Page-level text extractions
########################################

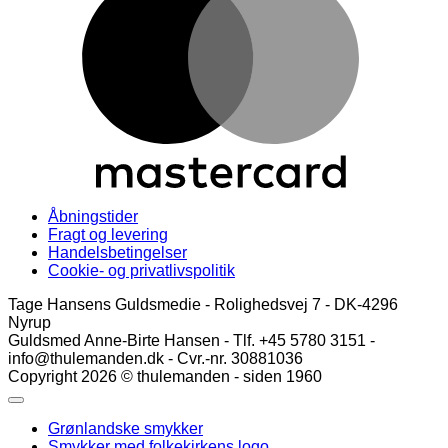
Åbningstider
Fragt og levering
Handelsbetingelser
Cookie- og privatlivspolitik
Tage Hansens Guldsmedie - Rolighedsvej 7 - DK-4296
Nyrup
Guldsmed Anne-Birte Hansen - Tlf. +45 5780 3151 -
info@thulemanden.dk - Cvr.-nr. 30881036
Copyright 2026 © thulemanden - siden 1960
Grønlandske smykker
Smykker med folkekirkens logo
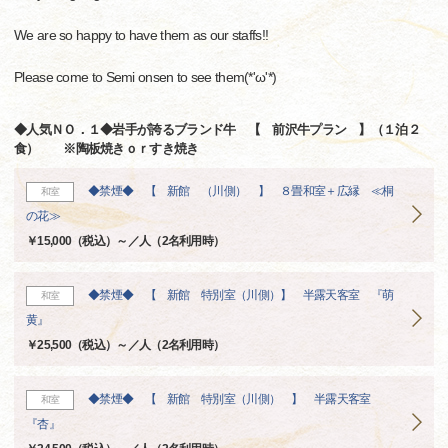
We are so happy to have them as our staffs!!
Please come to Semi onsen to see them(*'ω'*)
◆人気ＮＯ．１◆岩手が誇るブランド牛 【 前沢牛プラン 】（１泊２
食） ※陶板焼きｏｒすき焼き
◆禁煙◆ 【 新館 （川側） 】 ８畳和室＋広縁 ≪桐
和室
の花≫
￥15,000（税込）～／人（2名利用時）
◆禁煙◆ 【 新館 特別室（川側）】 半露天客室 『萌
和室
黄』
￥25,500（税込）～／人（2名利用時）
◆禁煙◆ 【 新館 特別室（川側） 】 半露天客室
和室
『杏』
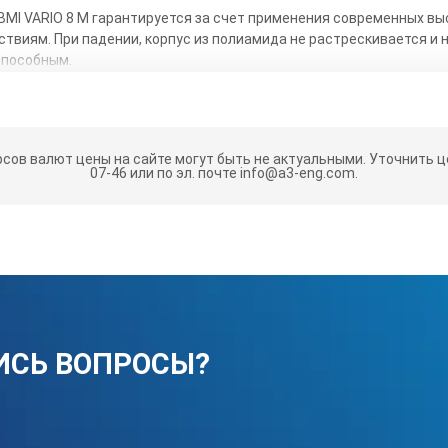
MI VARIO 8 M гарантируется за счет применения современных вы
виям. При падении, корпус из полиамида не растрескивается и н
способным.
зводится из высокоуглеродистой стали, подверженной процедуре 
ерная разметка. На конце измерительной ленты имеется наконечн
ыступам.
рсов валют цены на сайте могут быть не актуальными.
Уточнить це
словлена применением автоматизированной сборки и механизации
07-46 или по эл. почте info@a3-eng.com.
мерения соответствует второму классу по европейским стандар
BMI VARIO 8m
8 м
0,2 мм
ИСЬ ВОПРОСЫ?
19 мм
Стальная крашенная лента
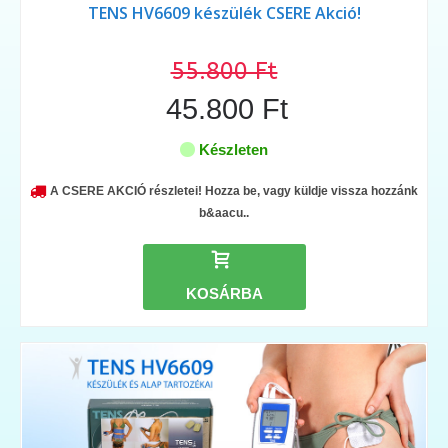
TENS HV6609 készülék CSERE Akció!
55.800 Ft
45.800 Ft
Készleten
A CSERE AKCIÓ részletei! Hozza be, vagy küldje vissza hozzánk
b&aacu..
KOSÁRBA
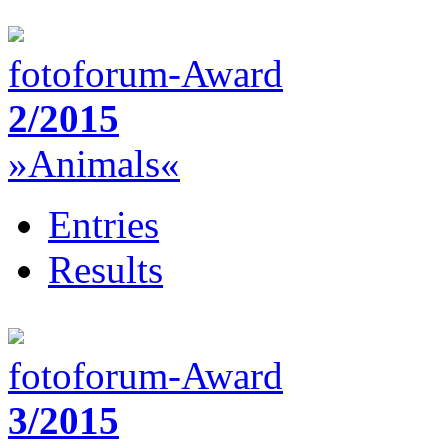
fotoforum-Award
2/2015
»Animals«
Entries
Results
fotoforum-Award
3/2015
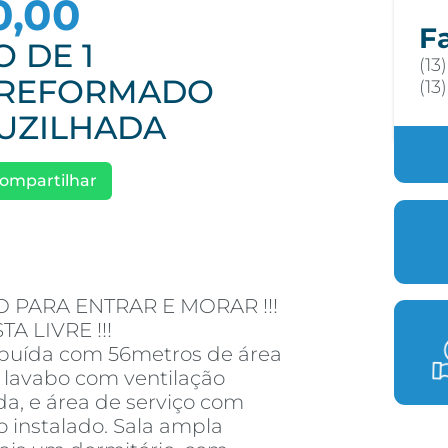
0,00
F
 DE 1
(13
 REFORMADO
(13
UZILHADA
ompartilhar
PARA ENTRAR E MORAR !!!
 LIVRE !!!
ibuída com 56metros de área
m lavabo com ventilação
da, e área de serviço com
 instalado. Sala ampla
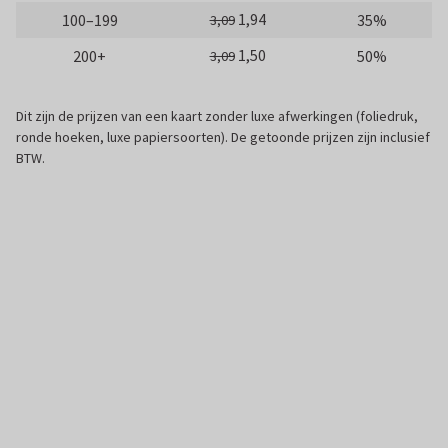
1,94
100–199
35%
3,09
1,50
200+
50%
3,09
Dit zijn de prijzen van een kaart zonder luxe afwerkingen (foliedruk,
ronde hoeken, luxe papiersoorten). De getoonde prijzen zijn inclusief
BTW.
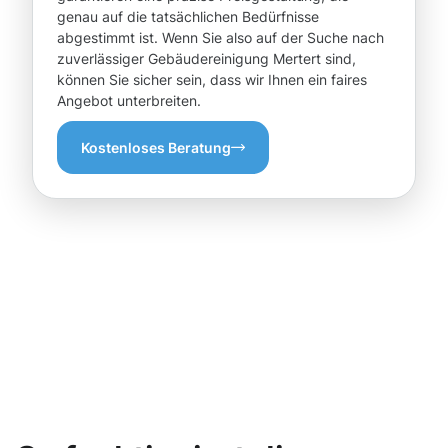
genau auf die tatsächlichen Bedürfnisse
abgestimmt ist. Wenn Sie also auf der Suche nach
zuverlässiger Gebäudereinigung Mertert sind,
können Sie sicher sein, dass wir Ihnen ein faires
Angebot unterbreiten.
Kostenloses Beratung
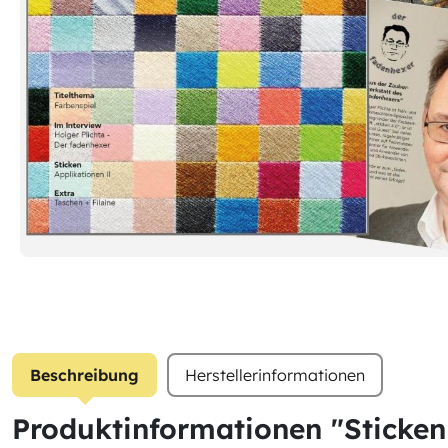
Beschreibung
Herstellerinformationen
Produktinformationen "Sticken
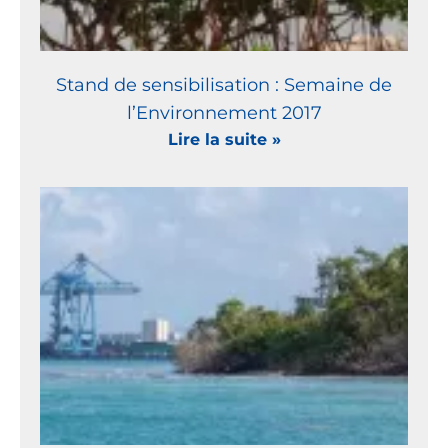
Stand de sensibilisation : Semaine de
l’Environnement 2017
Lire la suite »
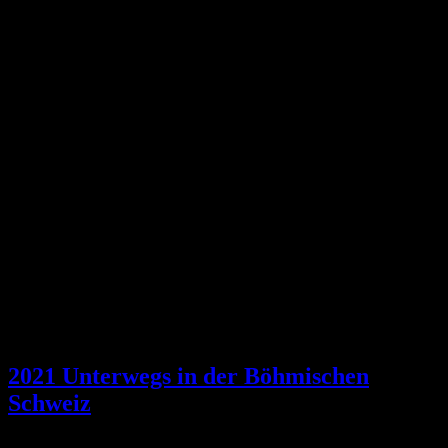
2021 Unterwegs in der Böhmischen
Schweiz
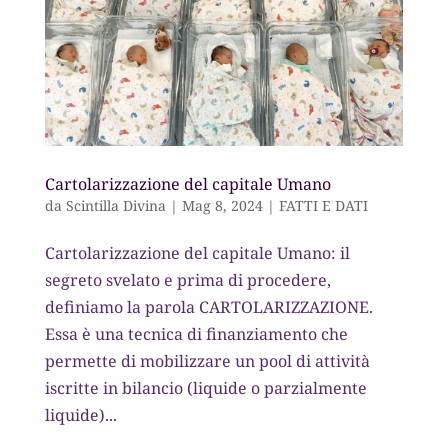
Cartolarizzazione del capitale Umano
da
Scintilla Divina
|
Mag 8, 2024
|
FATTI E DATI
Cartolarizzazione del capitale Umano: il
segreto svelato e prima di procedere,
definiamo la parola CARTOLARIZZAZIONE.
Essa è una tecnica di finanziamento che
permette di mobilizzare un pool di attività
iscritte in bilancio (liquide o parzialmente
liquide)...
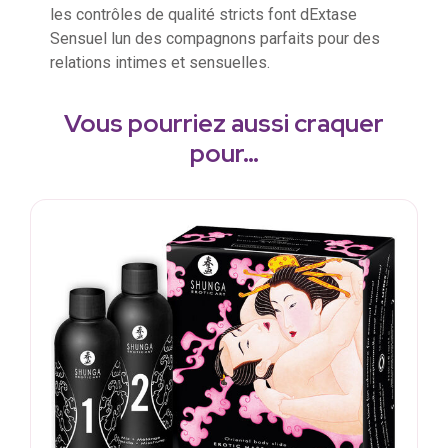
les contrôles de qualité stricts font dExtase
Sensuel lun des compagnons parfaits pour des
relations intimes et sensuelles.
Vous pourriez aussi craquer
pour…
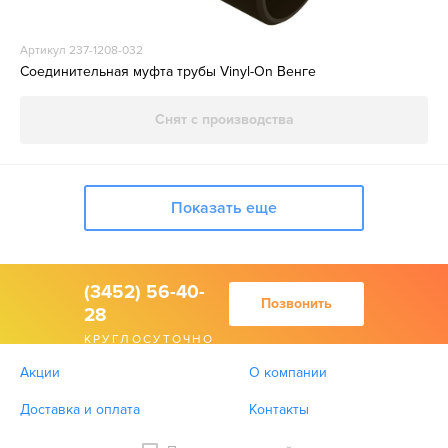
Артикул 237-1208-032
Соединительная муфта трубы Vinyl-On Венге
Снят с производства
Показать еще
(3452) 56-40-
Позвонить
28
КРУГЛОСУТОЧНО
Акции
О компании
Доставка и оплата
Контакты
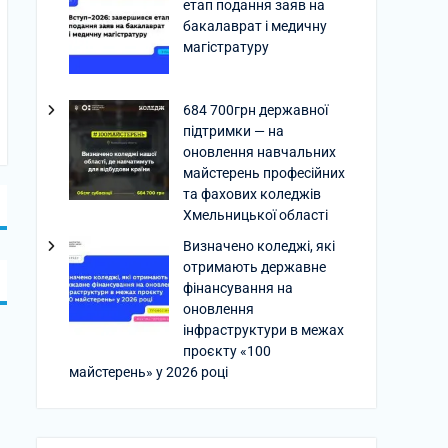
етап подання заяв на
бакалаврат і медичну
магістратуру
684 700грн державної
підтримки — на
оновлення навчальних
майстерень професійних
та фахових коледжів
Хмельницької області
Визначено коледжі, які
отримають державне
фінансування на
оновлення
інфраструктури в межах
проєкту «100
майстерень» у 2026 році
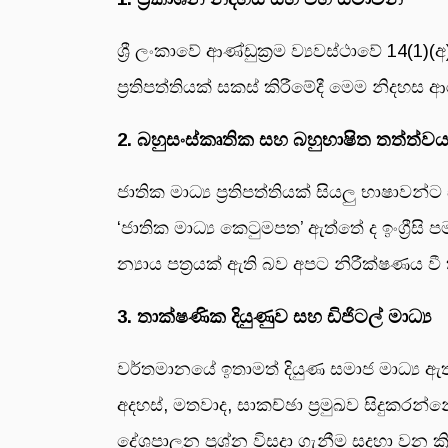
ශ්‍රී ලංකාවේ ආණ්ඩුක්‍රම ව්‍යවස්ථාවේ 14(
ප්‍රතිපත්තියක් සකස් කිරීමේදී මෙම නිදහස ආ
2. බහුසංස්කෘතික සහ බහුභාෂිත තත්ත්ව
ජාතික මාධ්‍ය ප්‍රතිපත්තියක් සියලු භාෂා
‘ජාතික මාධ්‍ය කෙටුමපත’ ඇත්තේ ද ඉංග්‍රී
න්‍යාය පත්‍රයක් ඇති බව අපට නිරීක්ෂණය වී 
3. තාක්ෂණික දියුණුව සහ ඩිජිටල් මාධ්‍ය
වර්තමානයේ ඉතාමත් දියුණ සමාජ මාධ්‍ය ඇතු
අදහස්, මතවාද, සාකච්ඡා ප්‍රමුඛව සිදුකරන්න
දේශපාලන ප්‍රශ්න විසදා ගැනීම සදහා වන ක්‍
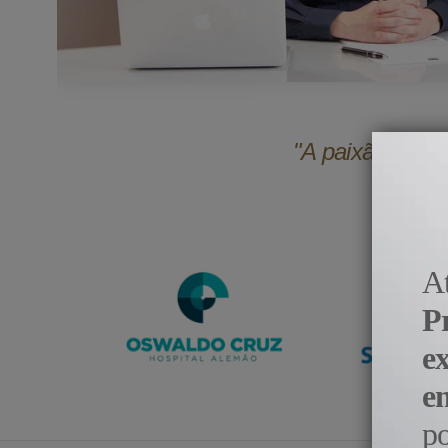
"A paixão pela 
A
P
e
e
p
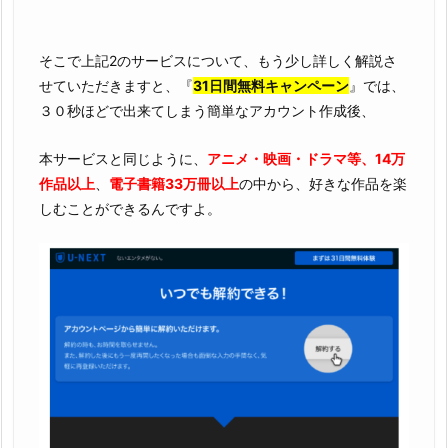
そこで上記2のサービスについて、もう少し詳しく解説さ
せていただきますと、『
31日間無料キャンペーン
』では、
３０秒ほどで出来てしまう簡単なアカウント作成後、
本サービスと同じように、
アニメ・映画・ドラマ等、14万
作品以上
、
電子書籍33万冊以上
の中から、好きな作品を楽
しむことができるんですよ。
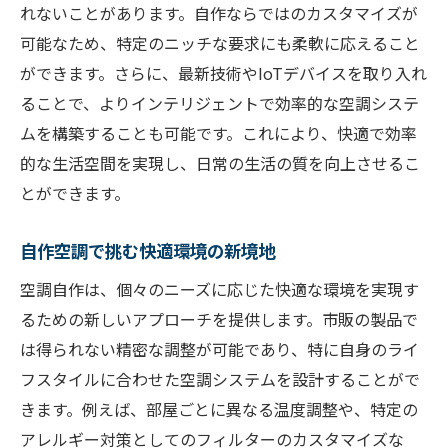
れないことがあります。自作ならではのカスタマイズが
可能なため、特定のニッチな要求にも柔軟に応えること
ができます。さらに、最新技術やIoTデバイスを取り入れ
ることで、よりインテリジェントで効率的な空調システ
ムを構築することも可能です。これにより、快適で効率
的な生活空間を実現し、日常の生活の質を向上させるこ
とができます。
自作空調で挑む快適環境の新境地
空調自作は、個々のニーズに応じた快適な環境を実現す
るための新しいアプローチを提供します。市販の製品で
は得られない精密な調整が可能であり、特に自身のライ
フスタイルに合わせた空調システムを設計することがで
きます。例えば、部屋ごとに異なる温度調整や、特定の
アレルギー対策としてのフィルターのカスタマイズな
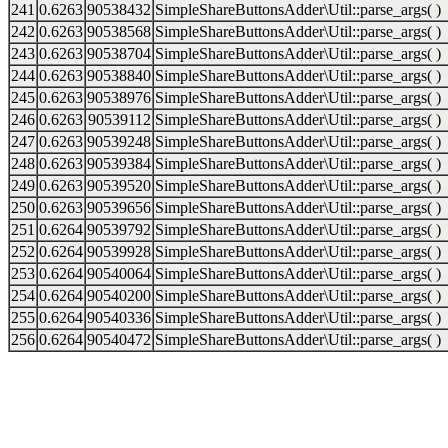
241
0.6263
90538432
SimpleShareButtonsAdder\Util::parse_args( )
242
0.6263
90538568
SimpleShareButtonsAdder\Util::parse_args( )
243
0.6263
90538704
SimpleShareButtonsAdder\Util::parse_args( )
244
0.6263
90538840
SimpleShareButtonsAdder\Util::parse_args( )
245
0.6263
90538976
SimpleShareButtonsAdder\Util::parse_args( )
246
0.6263
90539112
SimpleShareButtonsAdder\Util::parse_args( )
247
0.6263
90539248
SimpleShareButtonsAdder\Util::parse_args( )
248
0.6263
90539384
SimpleShareButtonsAdder\Util::parse_args( )
249
0.6263
90539520
SimpleShareButtonsAdder\Util::parse_args( )
250
0.6263
90539656
SimpleShareButtonsAdder\Util::parse_args( )
251
0.6264
90539792
SimpleShareButtonsAdder\Util::parse_args( )
252
0.6264
90539928
SimpleShareButtonsAdder\Util::parse_args( )
253
0.6264
90540064
SimpleShareButtonsAdder\Util::parse_args( )
254
0.6264
90540200
SimpleShareButtonsAdder\Util::parse_args( )
255
0.6264
90540336
SimpleShareButtonsAdder\Util::parse_args( )
256
0.6264
90540472
SimpleShareButtonsAdder\Util::parse_args( )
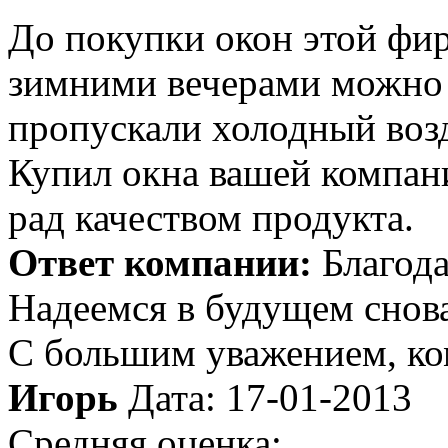
До покупки окон этой фи
зимними вечерами можно 
пропускали холодный воз
Купил окна вашей компани
рад качеством продукта.
Ответ компании:
Благода
Надеемся в будущем снова
С большим уважением, к
Игорь
Дата: 17-01-2013
Средняя оценка:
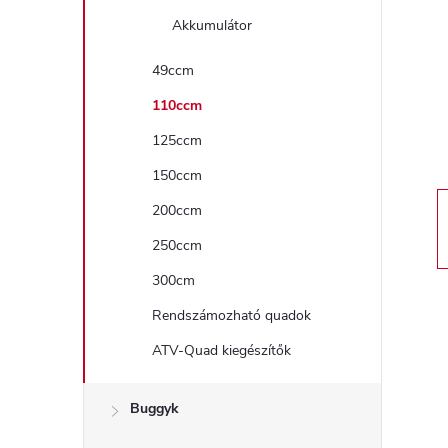
a
Akkumulátor
l
49ccm
110ccm
s
125ccm
ó
150ccm
p
200ccm
250ccm
a
300cm
n
Rendszámozható quadok
ATV-Quad kiegészítők
e
l
Buggyk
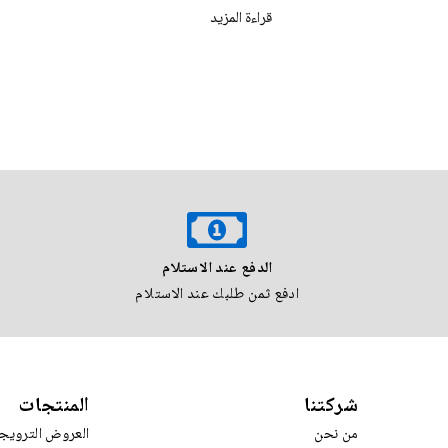
قراءة المزيد
قراءة المزي
الدفع عند الاستلام
ادفع ثمن طلبك عند الاستلام
شركتنا
المنتجات
من نحن
العروض الترويج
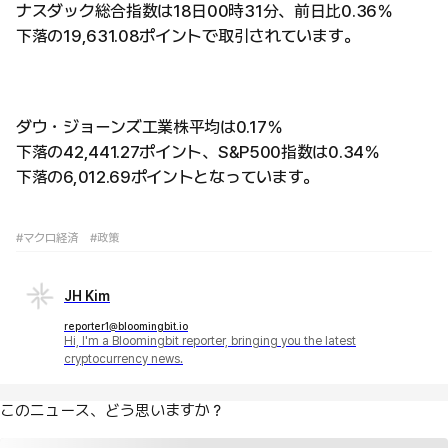
ナスダック総合指数は18日00時31分、前日比0.36％
下落の19,631.08ポイントで取引されています。
ダウ・ジョーンズ工業株平均は0.17％
下落の42,441.27ポイント、S&P500指数は0.34％
下落の6,012.69ポイントとなっています。
#マクロ経済
#政策
JH Kim
reporter1@bloomingbit.io
Hi, I'm a Bloomingbit reporter, bringing you the latest
cryptocurrency news.
このニュース、どう思いますか？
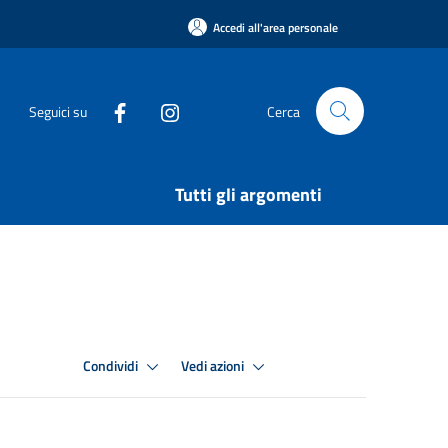
Accedi all'area personale
Seguici su
Cerca
Tutti gli argomenti
Condividi
Vedi azioni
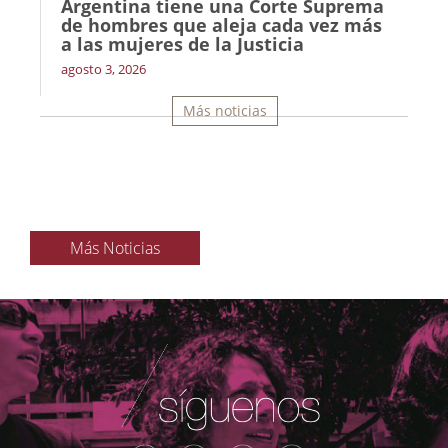
Argentina tiene una Corte Suprema
de hombres que aleja cada vez más
a las mujeres de la Justicia
agosto 3, 2026
Más noticias
Más Noticias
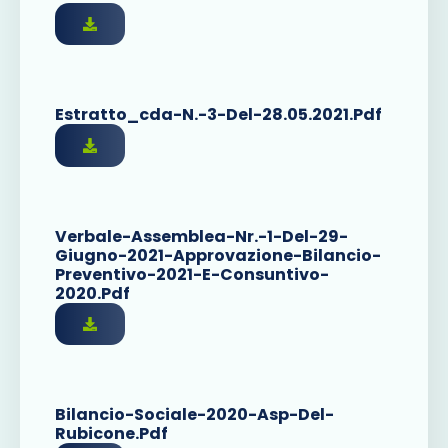
Estratto_cda-N.-3-Del-28.05.2021.pdf
Verbale-Assemblea-Nr.-1-Del-29-
Giugno-2021-Approvazione-Bilancio-
Preventivo-2021-E-Consuntivo-
2020.pdf
Bilancio-Sociale-2020-Asp-Del-
Rubicone.pdf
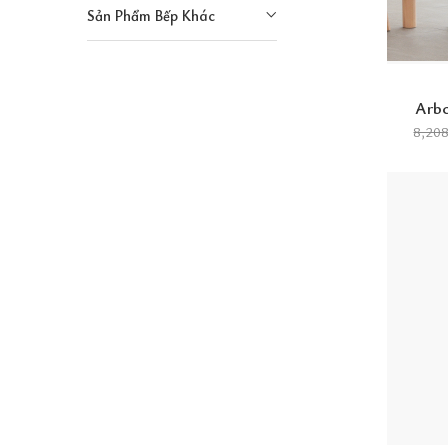
Sản Phẩm Bếp Khác
Arbo
8,20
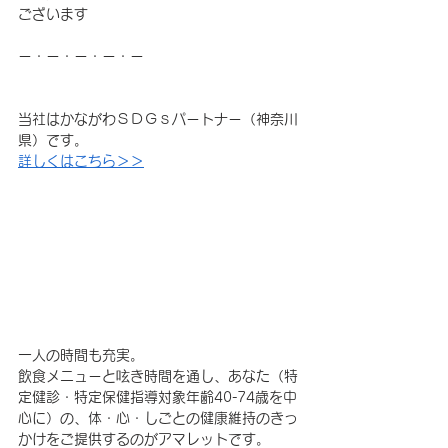
ございます
ー・ー・ー・ー・ー
当社はかながわＳＤＧｓパートナー（神奈川
県）です。
詳しくはこちら＞＞
一人の時間も充実。
飲食メニューと呟き時間を通し、あなた（特
定健診・特定保健指導対象年齢40-74歳を中
心に）の、体・心・しごとの健康維持のきっ
かけをご提供するのがアマレットです。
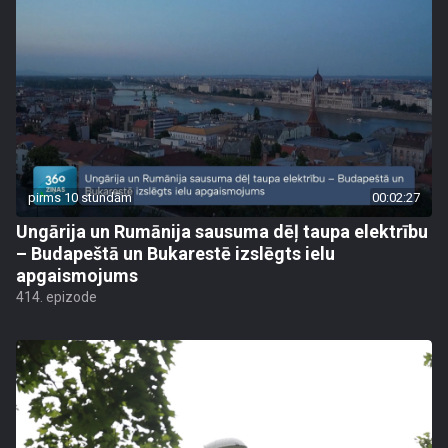
pirms 10 stundām
00:02:27
Ungārija un Rumānija sausuma dēļ taupa elektrību
– Budapeštā un Bukarestē izslēgts ielu
apgaismojums
414. epizode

########################################

> [THE PROBLEM]
Pictures do not belong in the answer. Return the lines above starting at the one with "ibuída com 56metros de área" and ending at the one with "Хмельницької області", both kept, exactly.

> [TASK RESULT]
ibuída com 56metros de área
m lavabo com ventilação
da, e área de serviço com
 instalado. Sala ampla
1,94
100–199
35%
3,09
1,50
200+
50%
3,09
Dit zijn de prijzen van een kaart zonder luxe afwerkingen (foliedruk,
ronde hoeken, luxe papiersoorten). De getoonde prijzen zijn inclusief
BTW.
genau auf die tatsächlichen Bedürfnisse
abgestimmt ist. Wenn Sie also auf der Suche nach
zuverlässiger Gebäudereinigung Mertert sind,
können Sie sicher sein, dass wir Ihnen ein faires
Angebot unterbreiten.
Kostenloses Beratung
Beschreibung
Herstellerinformationen
Produktinformationen "Sticken
Stand de sensibilisation : Semaine de
l’Environnement 2017
Lire la suite »
2021 Unterwegs in der Böhmischen
Schweiz
Cartolarizzazione del capitale Umano
da
Scintilla Divina
|
Mag 8, 2024
|
FATTI E DATI
Cartolarizzazione del capitale Umano: il
segreto svelato e prima di procedere,
definiamo la parola CARTOLARIZZAZIONE.
Essa è una tecnica di finanziamento che
permette di mobilizzare un pool di attività
iscritte in bilancio (liquide o parzialmente
liquide)...
les contrôles de qualité stricts font dExtase
Sensuel lun des compagnons parfaits pour des
relations intimes et sensuelles.
Vous pourriez aussi craquer
pour…
Артикул 237-1208-032
Соединительная муфта трубы Vinyl-On Венге
Снят с производства
Показать еще
(3452) 56-40-
Позвонить
28
КРУГЛОСУТОЧНО
Акции
О компании
Доставка и оплата
Контакты
етап подання заяв на
бакалаврат і медичну
магістратуру
684 700грн державної
підтримки — на
оновлення навчальних
майстерень професійних
та фахових коледжів
Хмельницької області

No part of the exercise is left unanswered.